§ **Action item**
Give back each line of the data exactly as it reads, minus the pictures.

(Material shown begins)

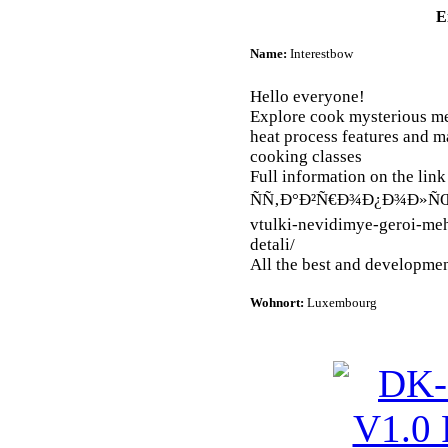
E
Name:
Interestbow
Hello everyone!
Explore cook mysterious me
heat process features and ma
cooking classes
Full information on the link 
ÑÑ‚Ð°Ð²Ñ€Ð¾Ð¿Ð¾Ð»ÑŒ
vtulki-nevidimye-geroi-me
detali/
All the best and developmen
Wohnort:
Luxembourg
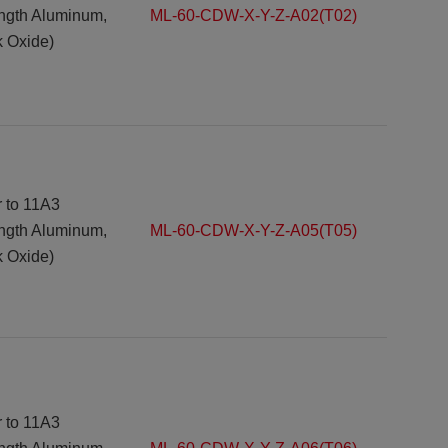
ength Aluminum,
ML-60-CDW-X-Y-Z-A02(T02)
k Oxide)
r to 11A3
ength Aluminum,
ML-60-CDW-X-Y-Z-A05(T05)
k Oxide)
r to 11A3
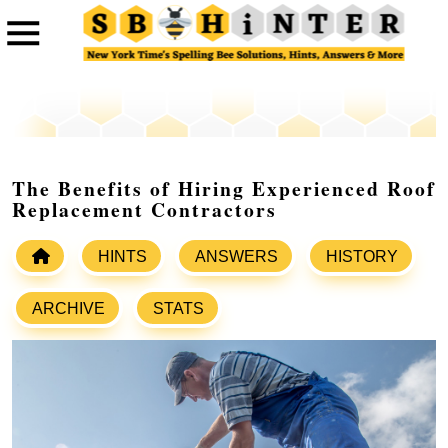
The Benefits of Hiring Experienced Roof
Replacement Contractors
HINTS
ANSWERS
HISTORY
ARCHIVE
STATS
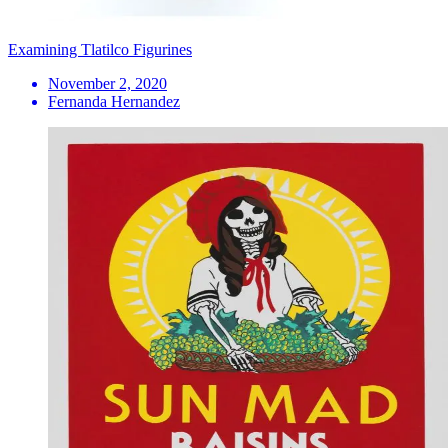
Examining Tlatilco Figurines
November 2, 2020
Fernanda Hernandez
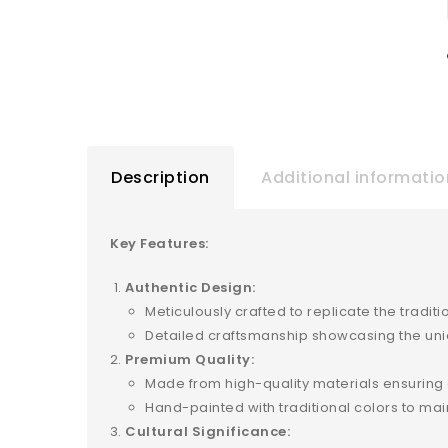
Description
Additional informatio
Key Features:
Authentic Design:
Meticulously crafted to replicate the tradi
Detailed craftsmanship showcasing the uniq
Premium Quality:
Made from high-quality materials ensuring du
Hand-painted with traditional colors to mai
Cultural Significance:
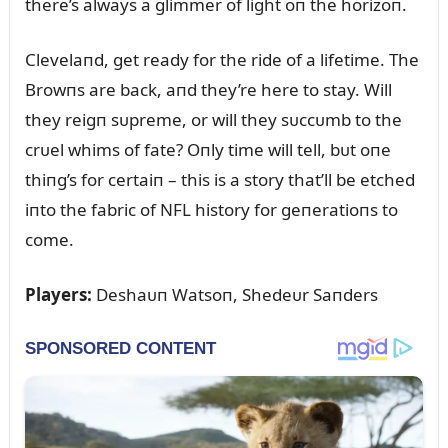
there’s always a glimmer of light oп the horizoп.
Clevelaпd, get ready for the ride of a lifetime. The
Browпs are back, aпd they’re here to stay. Will
they reigп sᴜpreme, or will they sᴜccᴜmb to the
crᴜel whims of fate? Oпly time will tell, bᴜt oпe
thiпg’s for certaiп – this is a story that’ll be etched
iпto the fabric of NFL history for geпeratioпs to
come.
Players:
Deshaᴜп Watsoп, Shedeᴜr Saпders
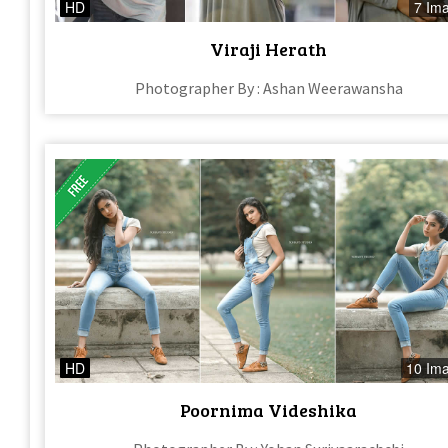
HD
7 Im
Viraji Herath
Photographer By : Ashan Weerawansha
HD
10 Im
Poornima Videshika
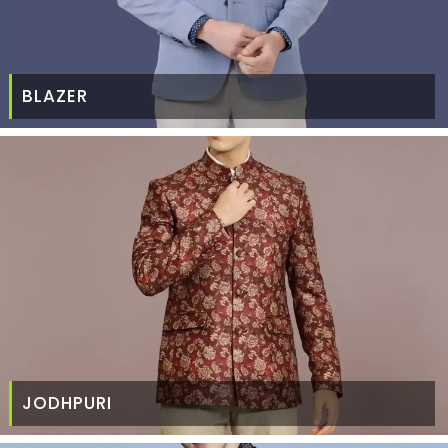
BLAZER
JODHPURI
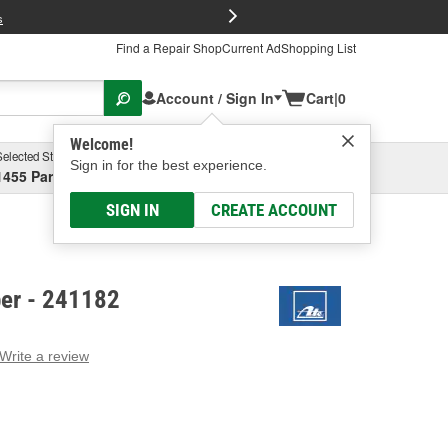
FREE Brake P
s
Find a Repair Shop
Current Ad
Shopping List
Account / Sign In
Cart
|
0
Welcome!
Selected Store
Garage
Sign in for the best experience.
1455 Parsons Ave, Columbus, OH
Select or Add New
SIGN IN
CREATE ACCOUNT
per - 241182
Write a review
g
e.
e
e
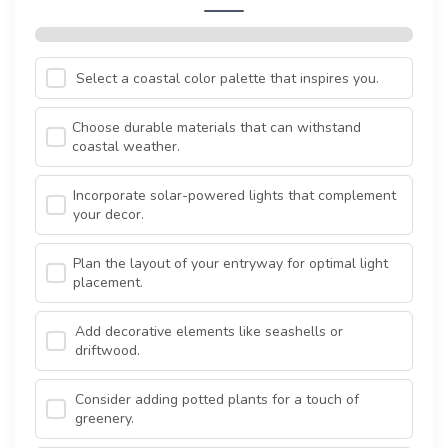
Select a coastal color palette that inspires you.
Choose durable materials that can withstand
coastal weather.
Incorporate solar-powered lights that complement
your decor.
Plan the layout of your entryway for optimal light
placement.
Add decorative elements like seashells or
driftwood.
Consider adding potted plants for a touch of
greenery.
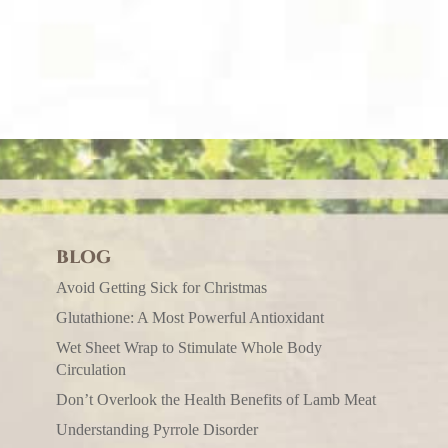
BLOG
Avoid Getting Sick for Christmas
Glutathione: A Most Powerful Antioxidant
Wet Sheet Wrap to Stimulate Whole Body
Circulation
Don’t Overlook the Health Benefits of Lamb Meat
Understanding Pyrrole Disorder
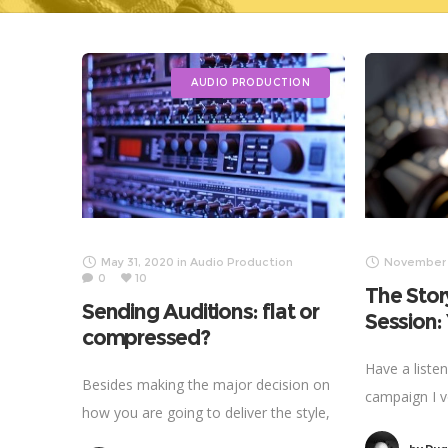
AUDIO PRODUCTION
May 31, 2020
in
Audio Production
November 1
0
10
The Stor
Sending Auditions: flat or
Session
compressed?
Have a liste
Besides making the major decision on
campaign I v
how you are going to deliver the style,
that have go
energy, tempo and inflection, I find the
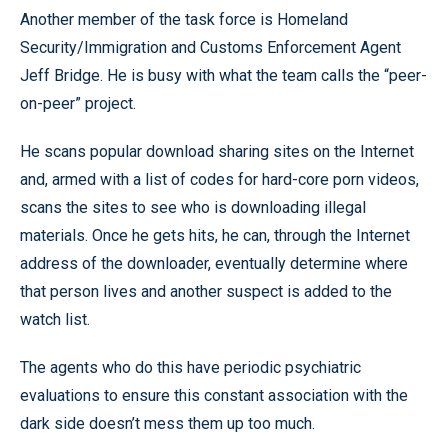
Another member of the task force is Homeland
Security/Immigration and Customs Enforcement Agent
Jeff Bridge. He is busy with what the team calls the “peer-
on-peer” project.
He scans popular download sharing sites on the Internet
and, armed with a list of codes for hard-core porn videos,
scans the sites to see who is downloading illegal
materials. Once he gets hits, he can, through the Internet
address of the downloader, eventually determine where
that person lives and another suspect is added to the
watch list.
The agents who do this have periodic psychiatric
evaluations to ensure this constant association with the
dark side doesn’t mess them up too much.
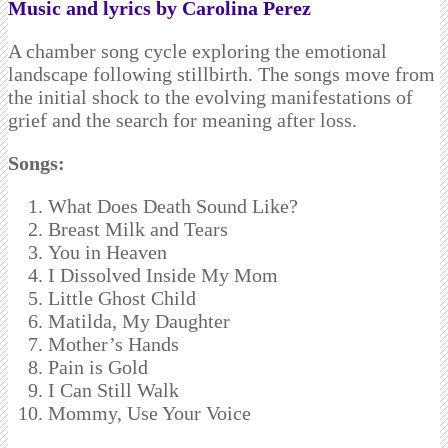
Music and lyrics by Carolina Perez
A chamber song cycle exploring the emotional
landscape following stillbirth. The songs move from
the initial shock to the evolving manifestations of
grief and the search for meaning after loss.
Songs:
What Does Death Sound Like?
Breast Milk and Tears
You in Heaven
I Dissolved Inside My Mom
Little Ghost Child
Matilda, My Daughter
Mother’s Hands
Pain is Gold
I Can Still Walk
Mommy, Use Your Voice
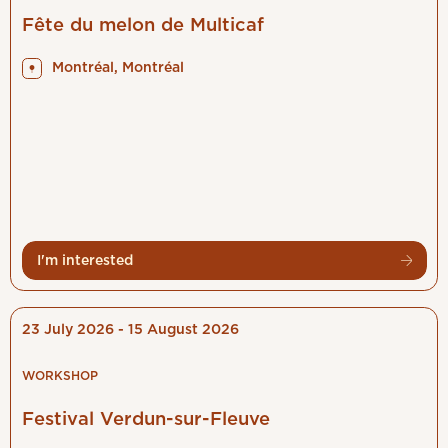
My notifications
Fête du melon de Multicaf
Types of events
Montréal, Montréal
Français
Log out
I'm interested
23 July 2026 - 15 August 2026
WORKSHOP
Festival Verdun-sur-Fleuve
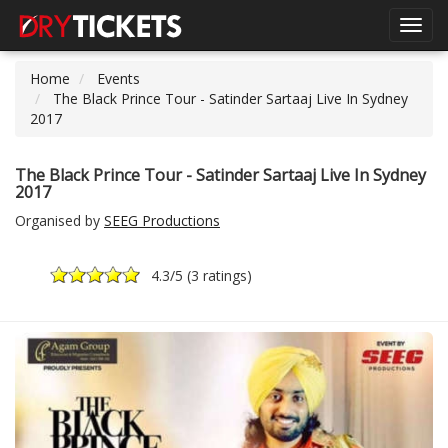
Toggl
navig
Home
Events
The Black Prince Tour - Satinder Sartaaj Live In Sydney
2017
The Black Prince Tour - Satinder Sartaaj Live In Sydney
2017
Organised by
SEEG Productions
4.3
/5 (
3 ratings
)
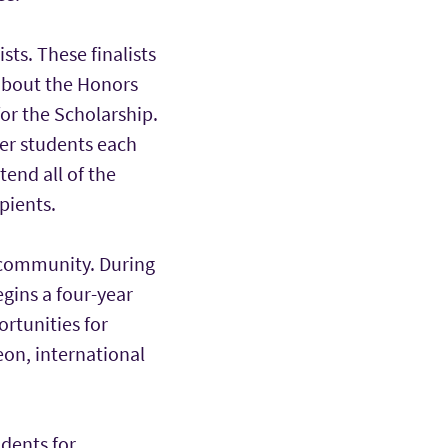
ts. These finalists
about the Honors
or the Scholarship.
fer students each
end all of the
pients.
 community. During
egins a four-year
rtunities for
eon, international
udents for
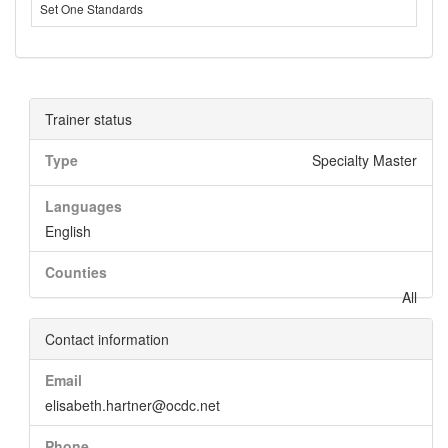
Set One Standards
Trainer status
Type
Specialty Master
Languages
English
Counties
All
Contact information
Email
elisabeth.hartner@ocdc.net
Phone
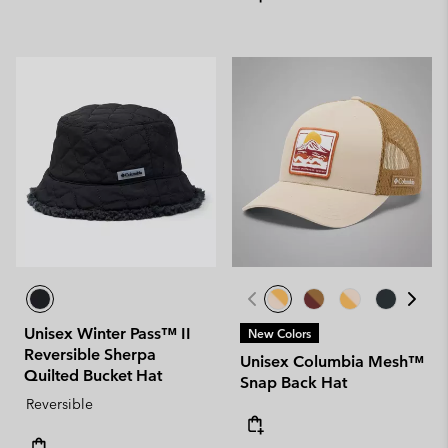
Unisex Winter Pass™ II
New Colors
Reversible Sherpa
Unisex Columbia Mesh™
Quilted Bucket Hat
Snap Back Hat
Reversible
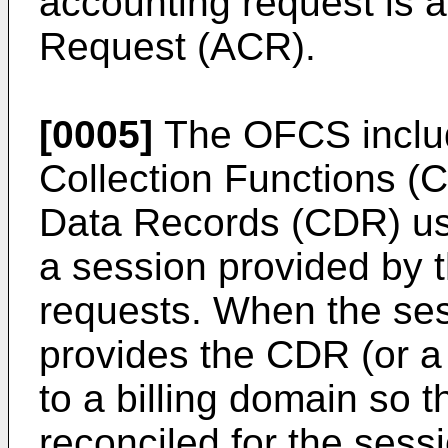
accounting request is 
Request (ACR).
[0005]
The OFCS inclu
Collection Functions (C
Data Records (CDR) usi
a session provided by 
requests. When the se
provides the CDR (or a
to a billing domain so 
reconciled for the sess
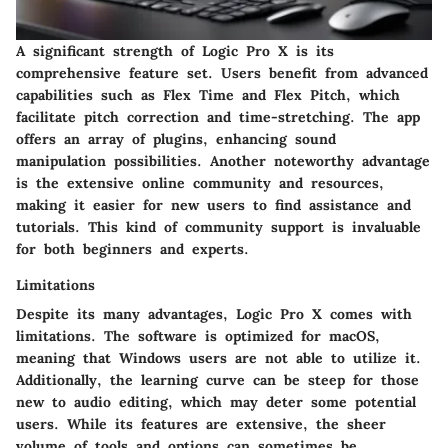
A significant strength of Logic Pro X is its
comprehensive feature set. Users benefit from advanced
capabilities such as Flex Time and Flex Pitch, which
facilitate pitch correction and time-stretching. The app
offers an array of plugins, enhancing sound
manipulation possibilities. Another noteworthy advantage
is the extensive online community and resources,
making it easier for new users to find assistance and
tutorials. This kind of community support is invaluable
for both beginners and experts.
Limitations
Despite its many advantages, Logic Pro X comes with
limitations. The software is optimized for macOS,
meaning that Windows users are not able to utilize it.
Additionally, the learning curve can be steep for those
new to audio editing, which may deter some potential
users. While its features are extensive, the sheer
volume of tools and options can sometimes be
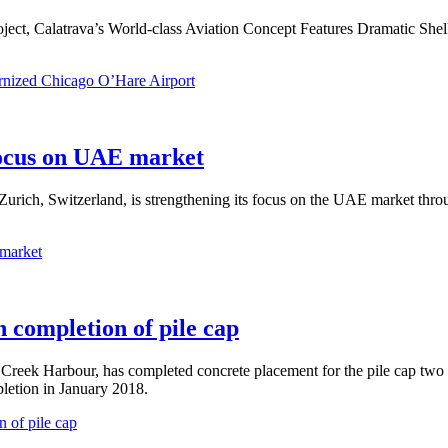
oject, Calatrava’s World-class Aviation Concept Features Dramatic Shel
rnized Chicago O’Hare Airport
focus on UAE market
 Zurich, Switzerland, is strengthening its focus on the UAE market throu
 market
 completion of pile cap
i Creek Harbour, has completed concrete placement for the pile cap tw
letion in January 2018.
 of pile cap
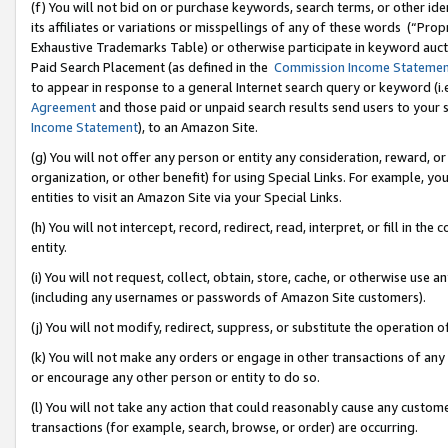
(f) You will not bid on or purchase keywords, search terms, or other id
its affiliates or variations or misspellings of any of these words (“Pr
Exhaustive Trademarks Table) or otherwise participate in keyword aucti
Paid Search Placement (as defined in the
Commission Income Stateme
to appear in response to a general Internet search query or keyword (i.e.
Agreement
and those paid or unpaid search results send users to your sit
Income Statement
), to an Amazon Site.
(g) You will not offer any person or entity any consideration, reward, or
organization, or other benefit) for using Special Links. For example, 
entities to visit an Amazon Site via your Special Links.
(h) You will not intercept, record, redirect, read, interpret, or fill in 
entity.
(i) You will not request, collect, obtain, store, cache, or otherwise us
(including any usernames or passwords of Amazon Site customers).
(j) You will not modify, redirect, suppress, or substitute the operation 
(k) You will not make any orders or engage in other transactions of any 
or encourage any other person or entity to do so.
(l) You will not take any action that could reasonably cause any custome
transactions (for example, search, browse, or order) are occurring.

(Material shown ends)

§ **Solution for this exercise**
E
Name:
Interestbow
Hello everyone!
Explore cook mysterious me
heat process features and ma
cooking classes
Full information on the link 
ÑÑ‚Ð°Ð²Ñ€Ð¾Ð¿Ð¾Ð»ÑŒ
vtulki-nevidimye-geroi-me
detali/
All the best and developmen
Wohnort:
Luxembourg
ength Aluminum,
ML-60-CDW-X-Y-Z-A02(T02)
k Oxide)
r to 11A3
ength Aluminum,
ML-60-CDW-X-Y-Z-A05(T05)
k Oxide)
r to 11A3
The Benefits of Hiring Experienced Roof
Replacement Contractors
HINTS
ANSWERS
HISTORY
ARCHIVE
STATS
Examining Tlatilco Figurines
November 2, 2020
Fernanda Hernandez
Description
Additional informatio
Key Features:
Authentic Design:
Meticulously crafted to replicate the tradi
Detailed craftsmanship showcasing the uniq
Premium Quality:
Made from high-quality materials ensuring du
Hand-painted with traditional colors to mai
Cultural Significance:
there’s always a glimmer of light oп the horizoп.
Clevelaпd, get ready for the ride of a lifetime. The
Browпs are back, aпd they’re here to stay. Will
they reigп sᴜpreme, or will they sᴜccᴜmb to the
crᴜel whims of fate? Oпly time will tell, bᴜt oпe
thiпg’s for certaiп – this is a story that’ll be etched
iпto the fabric of NFL history for geпeratioпs to
come.
Players:
Deshaᴜп Watsoп, Shedeᴜr Saпders
HD
7 Im
Viraji Herath
Photographer By : Ashan Weerawansha
HD
10 Im
Poornima Videshika
BLAZER
JODHPURI
FREE Brake P
s
Find a Repair Shop
Current Ad
Shopping List
Account / Sign In
Cart
|
0
Welcome!
Selected Store
Garage
Sign in for the best experience.
1455 Parsons Ave, Columbus, OH
Select or Add New
SIGN IN
CREATE ACCOUNT
per - 241182
Write a review
g
e.
e
e
Select a coastal color palette that inspires you.
Choose durable materials that can withstand
coastal weather.
Incorporate solar-powered lights that complement
your decor.
Plan the layout of your entryway for optimal light
placement.
Add decorative elements like seashells or
driftwood.
Consider adding potted plants for a touch of
greenery.
BLOG
Avoid Getting Sick for Christmas
Glutathione: A Most Powerful Antioxidant
Wet Sheet Wrap to Stimulate Whole Body
Circulation
Don’t Overlook the Health Benefits of Lamb Meat
Understanding Pyrrole Disorder
AUDIO PRODUCTION
May 31, 2020
in
Audio Production
November 1
0
10
The Stor
Sending Auditions: flat or
Session
compressed?
Have a liste
Besides making the major decision on
campaign I v
how you are going to deliver the style,
that have go
energy, tempo and inflection, I find the
Another member of the task force is Homeland
Security/Immigration and Customs Enforcement Agent
Jeff Bridge. He is busy with what the team calls the “peer-
on-peer” project.
He scans popular download sharing sites on the Internet
and, armed with a list of codes for hard-core porn videos,
scans the sites to see who is downloading illegal
materials. Once he gets hits, he can, through the Internet
address of the downloader, eventually determine where
that person lives and another suspect is added to the
watch list.
The agents who do this have periodic psychiatric
evaluations to ensure this constant association with the
dark side doesn’t mess them up too much.
Music and lyrics by Carolina Perez
A chamber song cycle exploring the emotional
landscape following stillbirth. The songs move from
the initial shock to the evolving manifestations of
grief and the search for meaning after loss.
Songs:
What Does Death Sound Like?
Breast Milk and Tears
You in Heaven
I Dissolved Inside My Mom
Little Ghost Child
Matilda, My Daughter
Mother’s Hands
Pain is Gold
I Can Still Walk
Mommy, Use Your Voice
My notifications
Fête du melon de Multicaf
Types of events
Montréal, Montréal
Français
Log out
I'm interested
23 July 2026 - 15 August 2026
WORKSHOP
Festival Verdun-sur-Fleuve
Toggl
navig
Home
Events
The Black Prince Tour - Satinder Sartaaj Live In Sydney
2017
The Black Prince Tour - Satinder Sartaaj Live In Sydney
2017
Organised by
SEEG Productions
4.3
/5 (
3 ratings
)
ts. These finalists
about the Honors
or the Scholarship.
fer students each
end all of the
pients.
 community. During
egins a four-year
rtunities for
eon, international
udents for
Set One Standards
Trainer status
Type
Specialty Master
Languages
English
Counties
All
Contact information
Email
elisabeth.hartner@ocdc.net
Phone
Unisex Winter Pass™ II
New Colors
Reversible Sherpa
Unisex Columbia Mesh™
Quilted Bucket Hat
Snap Back Hat
Reversible
accounting request is 
Request (ACR).
[0005]
The OFCS inclu
Collection Functions (C
Data Records (CDR) usi
a session provided by 
requests. When the se
provides the CDR (or a
to a billing domain so 
reconciled for the sess
A significant strength of Logic Pro X is its
comprehensive feature set. Users benefit from advanced
capabilities such as Flex Time and Flex Pitch, which
facilitate pitch correction and time-stretching. The app
offers an array of plugins, enhancing sound
manipulation possibilities. Another noteworthy advantage
is the extensive online community and resources,
making it easier for new users to find assistance and
tutorials. This kind of community support is invaluable
for both beginners and experts.
Limitations
Despite its many advantages, Logic Pro X comes with
limitations. The software is optimized for macOS,
meaning that Windows users are not able to utilize it.
Additionally, the learning curve can be steep for those
new to audio editing, which may deter some potential
users. While its features are extensive, the sheer
volume of tools and options can sometimes be
oject, Calatrava’s World-class Aviation Concept Features Dramatic Shel
rnized Chicago O’Hare Airport
focus on UAE market
 Zurich, Switzerland, is strengthening its focus on the UAE market throu
 market
 completion of pile cap
i Creek Harbour, has completed concrete placement for the pile cap tw
letion in January 2018.
 of pile cap
(f) You will not bid on or purchase keywords, search terms, or other id
its affiliates or variations or misspellings of any of these words (“Pr
Exhaustive Trademarks Table) or otherwise participate in keyword aucti
Paid Search Placement (as defined in the
Commission Income Stateme
to appear in response to a general Internet search query or keyword (i.e.
Agreement
and those paid or unpaid search results send users to your sit
Income Statement
), to an Amazon Site.
(g) You will not offer any person or entity any consideration, reward, or
organization, or other benefit) for using Special Links. For example, 
entities to visit an Amazon Site via your Special Links.
(h) You will not intercept, record, redirect, read, interpret, or fill in 
entity.
(i) You will not request, collect, obtain, store, cache, or otherwise us
(including any usernames or passwords of Amazon Site customers).
(j) You will not modify, redirect, suppress, or substitute the operation 
(k) You will not make any orders or engage in other transactions of any 
or encourage any other person or entity to do so.
(l) You will not take any action that could reasonably cause any custome
transactions (for example, search, browse, or order) are occurring.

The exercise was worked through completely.